Il Cile è stato definito una «periferia bellissima», ed è una formula che potrebbe valere anche per gli europei, e ancora di più per noi italiani, perché descrive la sensazione di trovarsi lontani dal grande gioco globale e di faticare a far sentire la propria voce, ma allo stesso tempo la capacità di osservare le cose da un punto di vista privilegiato.
Nel 2021 il Cile è stato il primo Paese al mondo a inserire nella propria Costituzione i neurodiritti, finalizzati alla salvaguardia dell’integrità mentale dai rischi delle neurotecnologie e dell’AI; nel 2023 la Corte Suprema ha emesso la prima sentenza al mondo in materia di privacy neurale.
Anche l’Europa discute da anni di sovranità digitale e di regolamentazione dell’intelligenza artificiale, e il nostro AI Act è nato dalla convinzione che fosse necessario costruire un modello alternativo a quelli di Usa e Cina.

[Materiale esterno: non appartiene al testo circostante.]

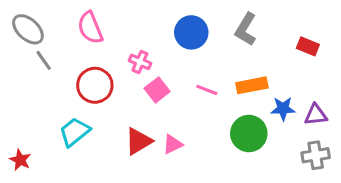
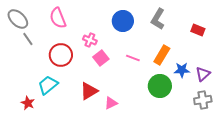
orange rectangle: (252, 85) -> (162, 55), turned -48
purple triangle: (316, 115) -> (203, 74), turned -35
pink triangle: (173, 144) -> (111, 103), moved
red star: (20, 160) -> (28, 103), moved

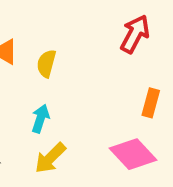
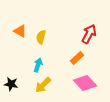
red arrow: (135, 34) -> (89, 34), moved
orange rectangle: (151, 103) -> (77, 58), moved, turned 32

Eppure rimane la sensazione persistente di arrivare sempre tardi, di essere spettatori critici ma non protagonisti.
Potremmo dire, con un po’ di retorica, che la bellezza della periferia sta nel fatto che da qui si colgono bene i limiti di chi corre affannandosi nel centro, ma essere periferia significa anche subire tecnologie progettate da altri, adottare standard decisi altrove e vedere i propri talenti migrare verso luoghi che offrono migliori risorse e possibilità.
La domanda, allora, è se quel pensiero critico di cui sentiamo il bisogno resterà un esercizio fine a sé stesso oppure se sarà capace di farsi azione. Perché se il futuro viene deciso solo da chi ha la forza economica e tecnologica per imporlo, la domanda su dove stia andando l’umanità avrà sempre già una risposta, e non sarà mai piacevole.